Il se tut, jetant un regard chargé de mépris à Donatien. Il ne devait jamais avoir appris à gérer la sécurité d’un bâtiment… Pour le fils du directeur d’un établissement tel que l’Institut Espoir, c’était une honte mais bon… Il n’aurait pas du s’en étonné, son grand-frère pouvait jouer avec les mots et essayer de le tourner en dérision, il n’en restait pas moins totalement déconnecté des réalités du monde.
– Ouai je vais y penser.
Donatien savait qu'il le convaincrait. C'était à ça que servaient les grands frères.
– Je serais toi, je refermerais ce trou et je ferais le tour du grillage parce que c’est pas le seul. C’est un vrai gruyère ici… Et essaye de faire quelque chose pour tes bouches d’aération mon vieux, parce qu’elle laisserait passer n’importe quelle personne mal intentionnée. Change ton digicode aussi avant que toute cette putain d’île ne l’ai exposé.
Mon vieux ? Donatien avait-il l'air si âgé ? Il baissa la tête vers une maigre flaque et inspecta son reflet déformé par l'onde. Certes, la dépigmentation capillaire et l'amaigrissement de ces derniers temps le vieillissaient mais il était un adulte, pas un papy. Quel âge avait-il ? Il avait passé la trentaine, il le savait.
Il avait déjà trente ans.
Quel âge avait Jessy ? Si il essayait de reconstituer la chronologie de sa vie, Jessy devait avoir une petite vingtaine, bien qu'il en fasse moins. Certes ses traits avaient durcis mais son regard portait en lui une étincelle juvénile, immature.
Donatien se recoiffa brièvement avant d'inspecter le grillage percé. Pourquoi Jessy lui disait-il cela ? Il savait qu'on pouvait s'infiltrer, soit parce qu'il connaissait quelqu'un qui l'avait fait soit parce qu'il s'était infiltré lui-même.
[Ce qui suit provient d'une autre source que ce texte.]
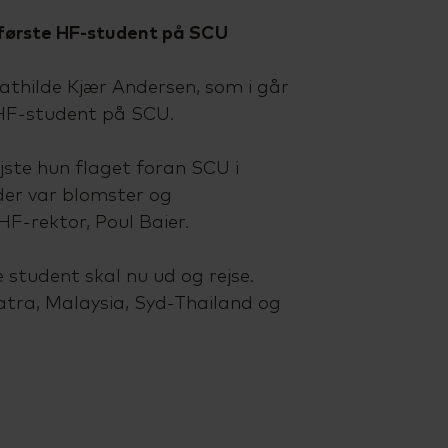
 første HF-student på SCU
 Mathilde Kjær Andersen, som i går
 HF-student på SCU.
jste hun flaget foran SCU i
der var blomster og
HF-rektor, Poul Baier.
student skal nu ud og rejse.
atra, Malaysia, Syd-Thailand og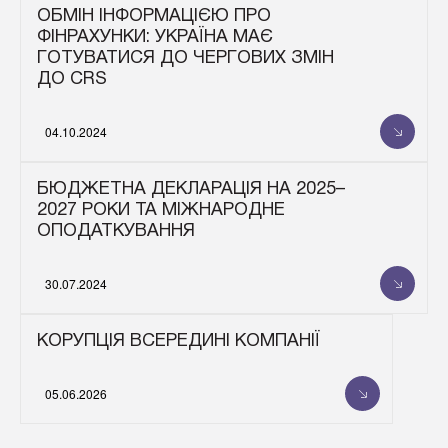
ОБМІН ІНФОРМАЦІЄЮ ПРО
ФІНРАХУНКИ: УКРАЇНА МАЄ
ГОТУВАТИСЯ ДО ЧЕРГОВИХ ЗМІН
ДО CRS
04.10.2024
БЮДЖЕТНА ДЕКЛАРАЦІЯ НА 2025–
2027 РОКИ ТА МІЖНАРОДНЕ
ОПОДАТКУВАННЯ
30.07.2024
КОРУПЦІЯ ВСЕРЕДИНІ КОМПАНІЇ
05.06.2026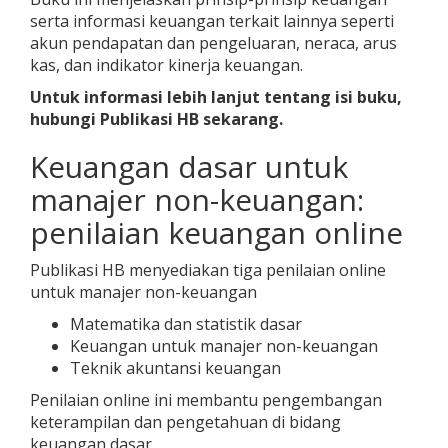
serta informasi keuangan terkait lainnya seperti
akun pendapatan dan pengeluaran, neraca, arus
kas, dan indikator kinerja keuangan.
Untuk informasi lebih lanjut tentang isi buku,
hubungi Publikasi HB sekarang.
Keuangan dasar untuk
manajer non-keuangan:
penilaian keuangan online
Publikasi HB menyediakan tiga penilaian online
untuk manajer non-keuangan
Matematika dan statistik dasar
Keuangan untuk manajer non-keuangan
Teknik akuntansi keuangan
Penilaian online ini membantu pengembangan
keterampilan dan pengetahuan di bidang
keuangan dasar.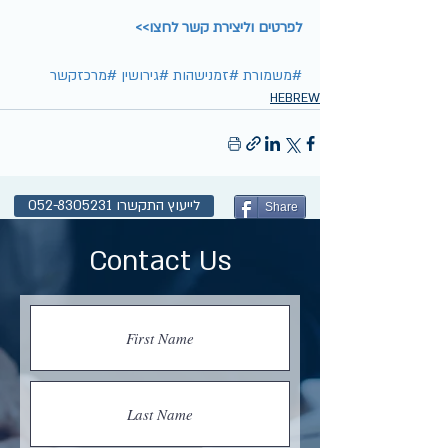
לפרטים וליצירת קשר לחצו>>
#משמורת
#זמנישהות
#גירושין
#מרכזקשר
HEBREW
לייעוץ התקשרו 052-8305231
Share
Contact Us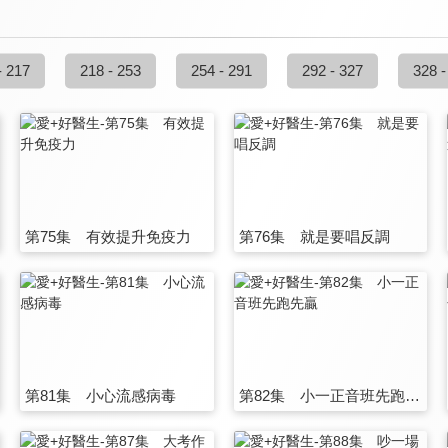
- 217
218 - 253
254 - 291
292 - 327
328 -
第75集 有效提升免疫力
第76集 就是要唱反調
第81集 小心流感病毒
第82集 小一正音班先跑先贏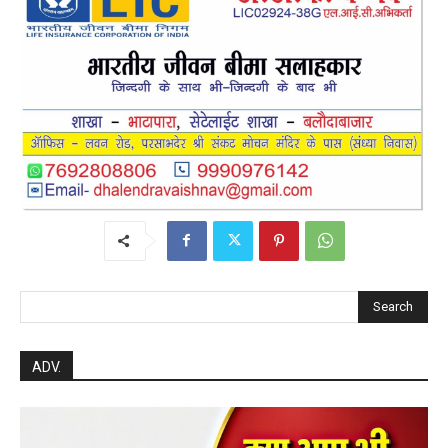
Search
ADV.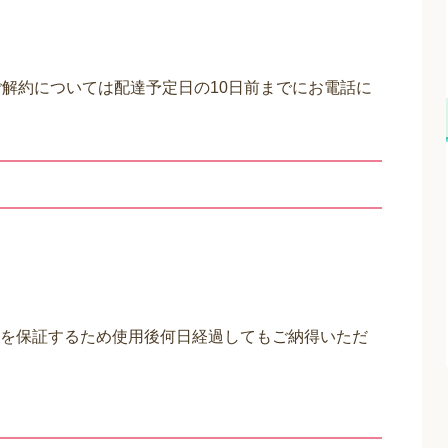
ご解約については配達予定日の10日前までにお電話に
を保証するため使用後何日経過してもご納得いただ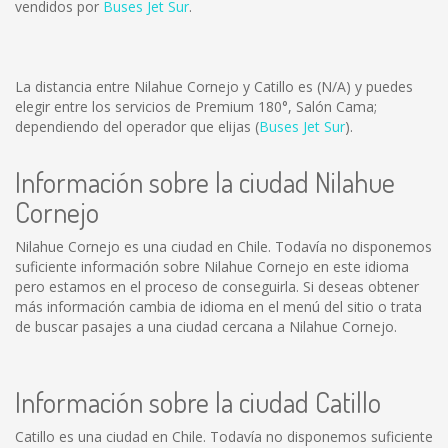
vendidos por
Buses Jet Sur
.
La distancia entre Nilahue Cornejo y Catillo es
(N/A)
y puedes
elegir entre los servicios de Premium 180°, Salón Cama;
dependiendo del operador que elijas (
Buses Jet Sur
).
Información sobre la ciudad Nilahue
Cornejo
Nilahue Cornejo es una ciudad en Chile. Todavía no disponemos
suficiente información sobre Nilahue Cornejo en este idioma
pero estamos en el proceso de conseguirla. Si deseas obtener
más información cambia de idioma en el menú del sitio o trata
de buscar pasajes a una ciudad cercana a Nilahue Cornejo.
Información sobre la ciudad Catillo
Catillo es una ciudad en Chile. Todavía no disponemos suficiente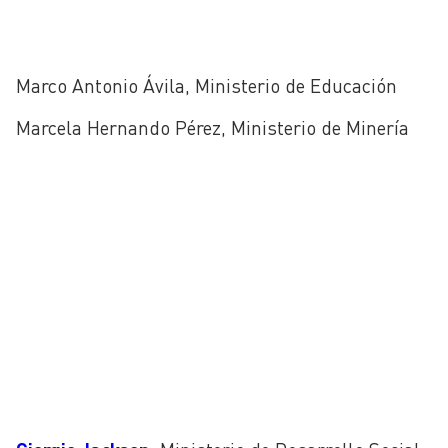
Marco Antonio Ávila, Ministerio de Educación
Marcela Hernando Pérez, Ministerio de Minería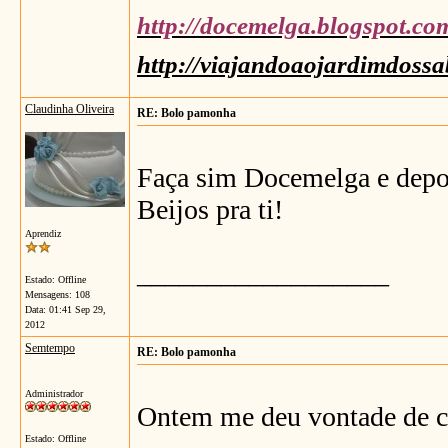
http://docemelga.blogspot.co
http://viajandoaojardimdossa
Claudinha Oliveira
RE: Bolo pamonha
Faça sim Docemelga e depoi
Beijos pra ti!
Aprendiz
__________________
Estado: Offline
Mensagens: 108
Data:
01:41 Sep 29,
2012
Semtempo
RE: Bolo pamonha
Administrador
Ontem me deu vontade de co
Estado: Offline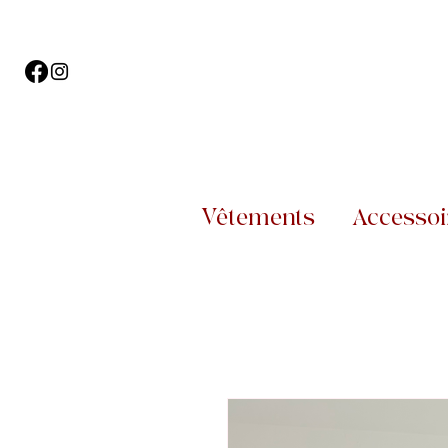
Vêtements
Accessoi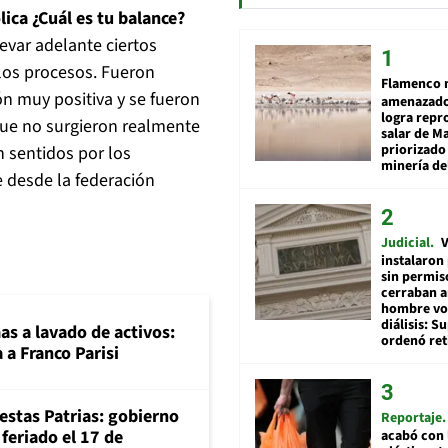
ica ¿Cuál es tu balance?
var adelante ciertos
 los procesos. Fueron
Flamenco 
n muy positiva y se fueron
amenazado
logra repr
que no surgieron realmente
salar de M
priorizado
 sentidos por los
minería del
e desde la federación
Judicial
V
instalaron
sin permis
cerraban a
hombre vol
diálisis: 
mas a lavado de activos:
ordenó ret
 a Franco Parisi
iestas Patrias: gobierno
Reportaje
feriado el 17 de
acabó con 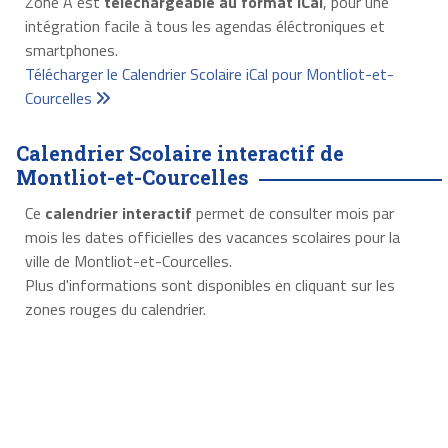
Zone A est
téléchargeable au format iCal
, pour une
intégration facile à tous les agendas éléctroniques et
smartphones.
Télécharger le Calendrier Scolaire iCal pour Montliot-et-
Courcelles
Calendrier Scolaire interactif de
Montliot-et-Courcelles
Ce
calendrier interactif
permet de consulter mois par
mois les dates officielles des vacances scolaires pour la
ville de Montliot-et-Courcelles.
Plus d'informations sont disponibles en cliquant sur les
zones rouges du calendrier.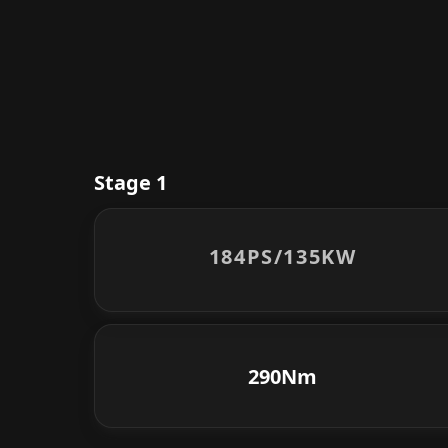
Stage 1
184PS/
135KW
290Nm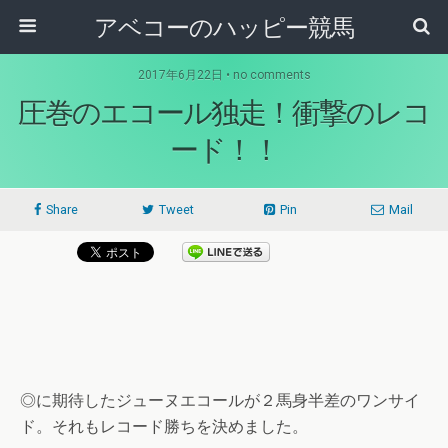
アベコーのハッピー競馬
2017年6月22日 • no comments
圧巻のエコール独走！衝撃のレコ
ード！！
Share
Tweet
Pin
Mail
◎に期待したジューヌエコールが２馬身半差のワンサイ
ド。それもレコード勝ちを決めました。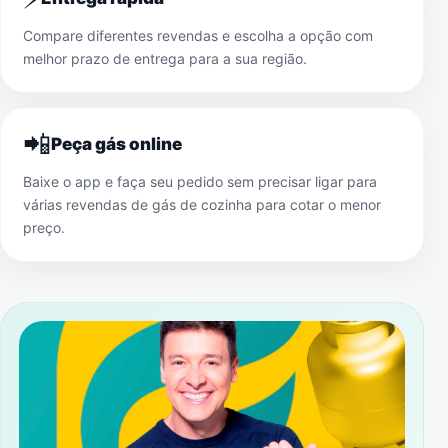
Compare diferentes revendas e escolha a opção com
melhor prazo de entrega para a sua região.
📲
Peça gás online
Baixe o app e faça seu pedido sem precisar ligar para
várias revendas de gás de cozinha para cotar o menor
preço.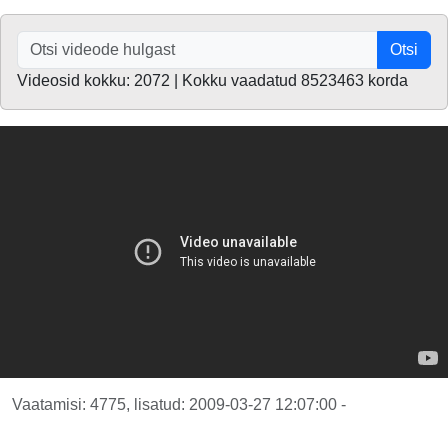
Otsi
Videosid kokku: 2072 | Kokku vaadatud 8523463 korda
Vaatamisi: 4775, lisatud: 2009-03-27 12:07:00 -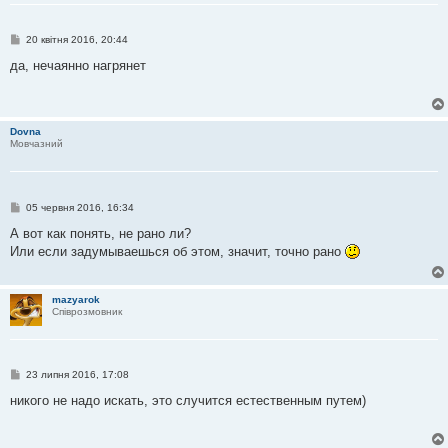
П
20 квітня 2016, 20:44
о
в
да, нечаянно нагрянет
і
д
о
м
л
Dovna
е
Мовчазний
н
н
я
П
05 червня 2016, 16:34
о
в
А вот как понять, не рано ли?
і
Или если задумываешься об этом, значит, точно рано
д
о
м
л
mazyarok
е
Співрозмовник
н
н
я
П
23 липня 2016, 17:08
о
в
никого не надо искать, это случится естественным путем)
і
д
о
м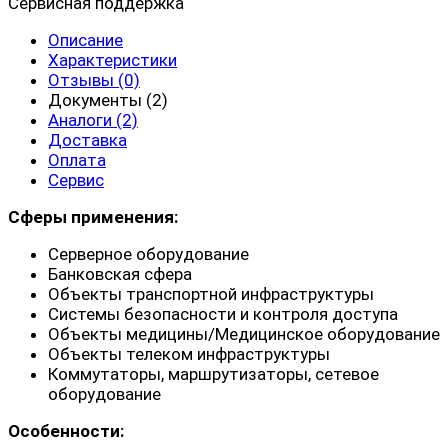
Сервисная поддержка
Описание
Характеристики
Отзывы (0)
Документы (2)
Аналоги (2)
Доставка
Оплата
Сервис
Сферы применения:
Серверное оборудование
Банковская сфера
Объекты транспортной инфраструктуры
Системы безопасности и контроля доступа
Объекты медицины/Медицинское оборудование
Объекты телеком инфраструктуры
Коммутаторы, маршрутизаторы, сетевое
оборудование
Особенности: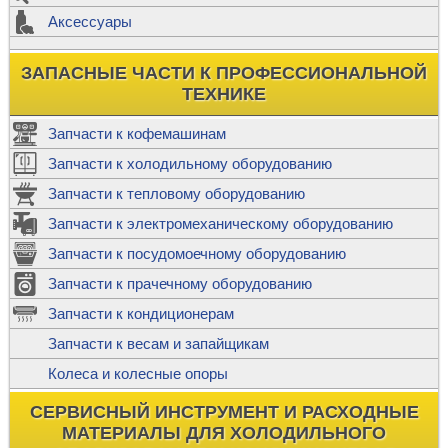
Аксессуары
ЗАПАСНЫЕ ЧАСТИ К ПРОФЕССИОНАЛЬНОЙ
ТЕХНИКЕ
Запчасти к кофемашинам
Запчасти к холодильному оборудованию
Запчасти к тепловому оборудованию
Запчасти к электромеханическому оборудованию
Запчасти к посудомоечному оборудованию
Запчасти к прачечному оборудованию
Запчасти к кондиционерам
Запчасти к весам и запайщикам
Колеса и колесные опоры
СЕРВИСНЫЙ ИНСТРУМЕНТ И РАСХОДНЫЕ
МАТЕРИАЛЫ ДЛЯ ХОЛОДИЛЬНОГО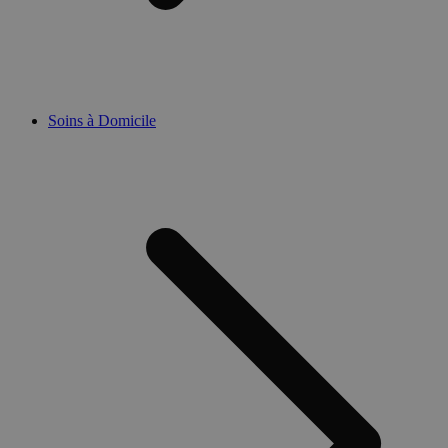
Soins à Domicile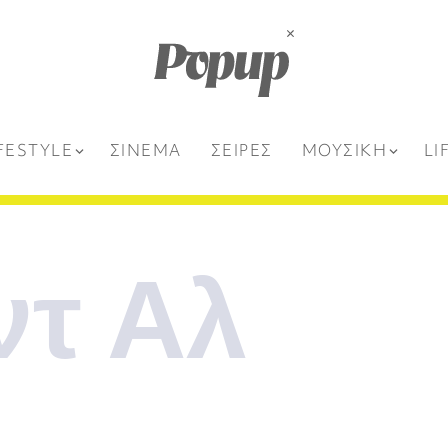
FESTYLE
ΣΙΝΕΜΑ
ΣΕΙΡΕΣ
ΜΟΥΣΙΚΗ
LI
ντ Αλ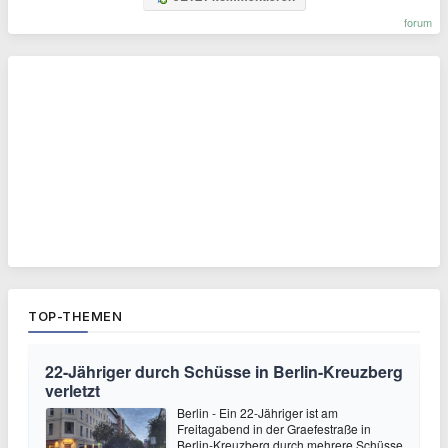
forum
TOP-THEMEN
22-Jähriger durch Schüsse in Berlin-Kreuzberg
verletzt
Berlin - Ein 22-Jähriger ist am
Freitagabend in der Graefestraße in
Berlin-Kreuzberg durch mehrere Schüsse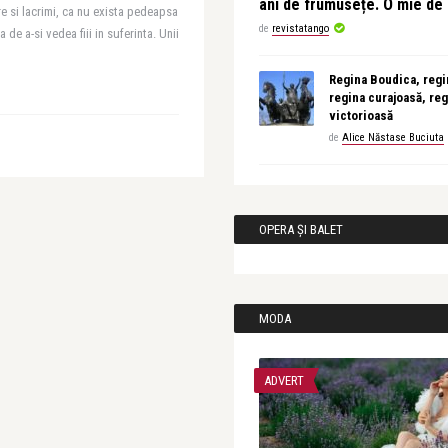
ani de frumusețe. O mie d
re si lacrimi, ca nu exista pedeapsa
de
revistatango
de a-si vedea fiii in suferinta. Unii
Regina Boudica, regin
regina curajoasă, reg
victorioasă
de
Alice Năstase Buciuta
OPERA ȘI BALET
MODA
ADVERT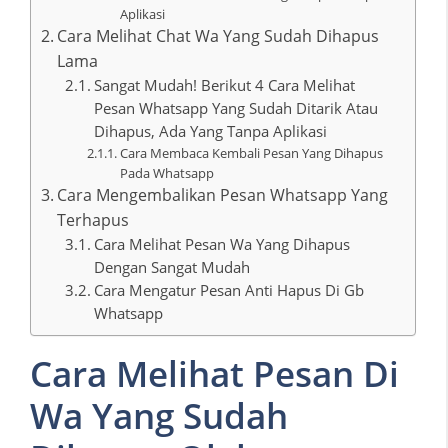
Aplikasi
Cara Melihat Chat Wa Yang Sudah Dihapus
Lama
Sangat Mudah! Berikut 4 Cara Melihat
Pesan Whatsapp Yang Sudah Ditarik Atau
Dihapus, Ada Yang Tanpa Aplikasi
Cara Membaca Kembali Pesan Yang Dihapus
Pada Whatsapp
Cara Mengembalikan Pesan Whatsapp Yang
Terhapus
Cara Melihat Pesan Wa Yang Dihapus
Dengan Sangat Mudah
Cara Mengatur Pesan Anti Hapus Di Gb
Whatsapp
Cara Melihat Pesan Di
Wa Yang Sudah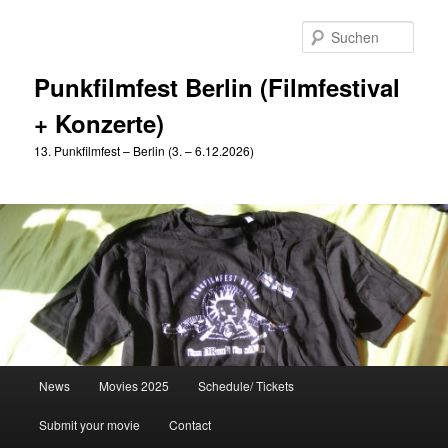
Zum
Zum
primären
sekundären
Such
Inhalt
Inhalt
springen
springen
Punkfilmfest Berlin (Filmfestival
+ Konzerte)
13. Punkfilmfest – Berlin (3. – 6.12.2026)
Hauptmenü
News
Movies 2025
Schedule/ Tickets
Submit your movie
Contact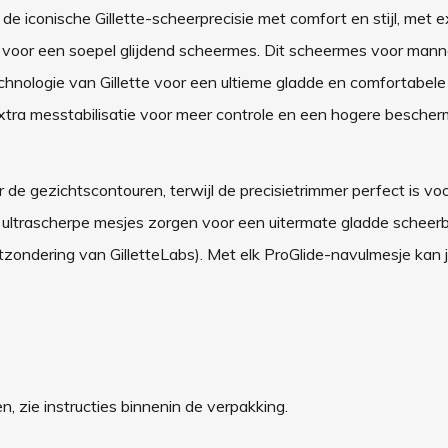
e iconische Gillette-scheerprecisie met comfort en stijl, met 
n voor een soepel glijdend scheermes. Dit scheermes voor mann
nologie van Gillette voor een ultieme gladde en comfortabele
, extra messtabilisatie voor meer controle en een hogere besche
de gezichtscontouren, terwijl de precisietrimmer perfect is voo
e ultrascherpe mesjes zorgen voor een uitermate gladde scheer
zondering van GilletteLabs). Met elk ProGlide-navulmesje kan j
, zie instructies binnenin de verpakking.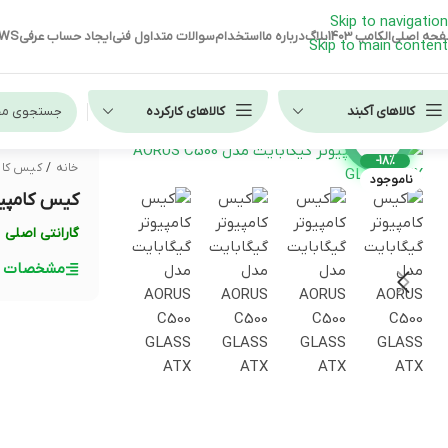
Skip to navigation
حه اصلی
الکامپ 1403
بلاگ
درباره ما
استخدام
سوالات متداول فنی
ایجاد حساب عرفی
EWS
Skip to main content
کالاهای آکبند
کالاهای کارکرده
تماشای ویدئو
-18%
خانه
/
کیس کام
ناموجود
لپ تاپ استوک HP
کیس کامپیوتر گیگا
لپ تاپ استوک دل
گارانتی اصلی
لپ تاپ استوک لنوو
مشخصات ف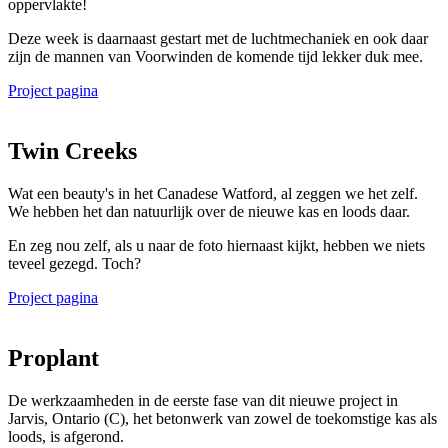
oppervlakte!
Deze week is daarnaast gestart met de luchtmechaniek en ook daar
zijn de mannen van Voorwinden de komende tijd lekker duk mee.
Project pagina
Twin Creeks
Wat een beauty's in het Canadese Watford, al zeggen we het zelf.
We hebben het dan natuurlijk over de nieuwe kas en loods daar.
En zeg nou zelf, als u naar de foto hiernaast kijkt, hebben we niets
teveel gezegd. Toch?
Project pagina
Proplant
De werkzaamheden in de eerste fase van dit nieuwe project in
Jarvis, Ontario (C), het betonwerk van zowel de toekomstige kas als
loods, is afgerond.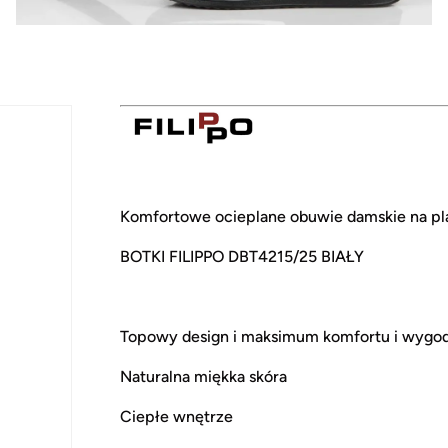
Komfortowe ocieplane obuwie damskie na pl
BOTKI FILIPPO DBT4215/25 BIAŁY
Topowy design i maksimum komfortu i wygo
Naturalna miękka skóra
Ciepłe wnętrze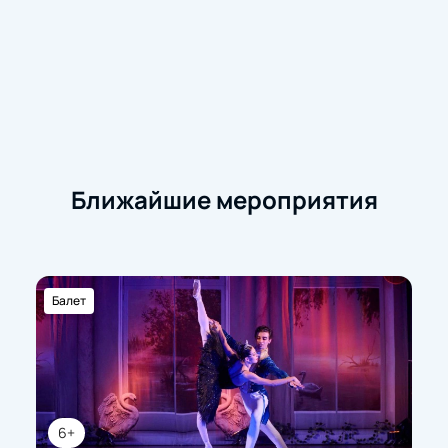
Ближайшие мероприятия
Балет
6+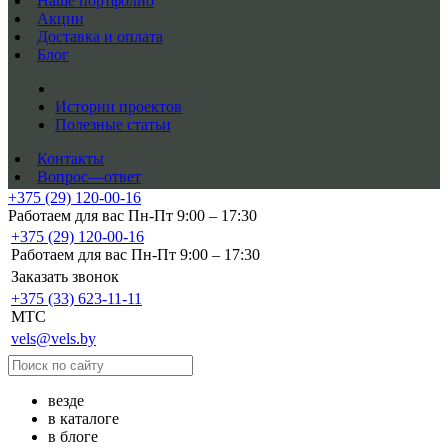
Наше портфолио
Акции
Доставка и оплата
Блог
Истории проектов
Полезные статьи
Контакты
Вопрос—ответ
+375 (29) 120-00-16
Работаем для вас Пн-Пт 9:00 – 17:30
+375 (29) 120-00-16
Работаем для вас Пн-Пт 9:00 – 17:30
Заказать звонок
+375 (33) 623-11-11
MTC
vels@vels.by
везде
в каталоге
в блоге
Le patriarche repensa à cette nuit où il avait intercepté une silhouette. Etait-ce possible que ...?
- Toi qui t'y connais si bien en surveillance et en infiltration, tu n'as qu'à devenir mon espion.
Il avait dit ça sur le ton de la nonchalance, son attention focalisée sur le trou dans la grille. Puis, plus sérieux, il leva les yeux vers son demi-frère.
- Tu n'as jamais été chassé du bunker.
Il sous-entendait qu'il pouvait y revenir. Donatien voudrait-il croiser son frère tous les jours en dehors de sa cage, le sachant meurtrier ? Peut-être pas. Mais il était sa seule famille.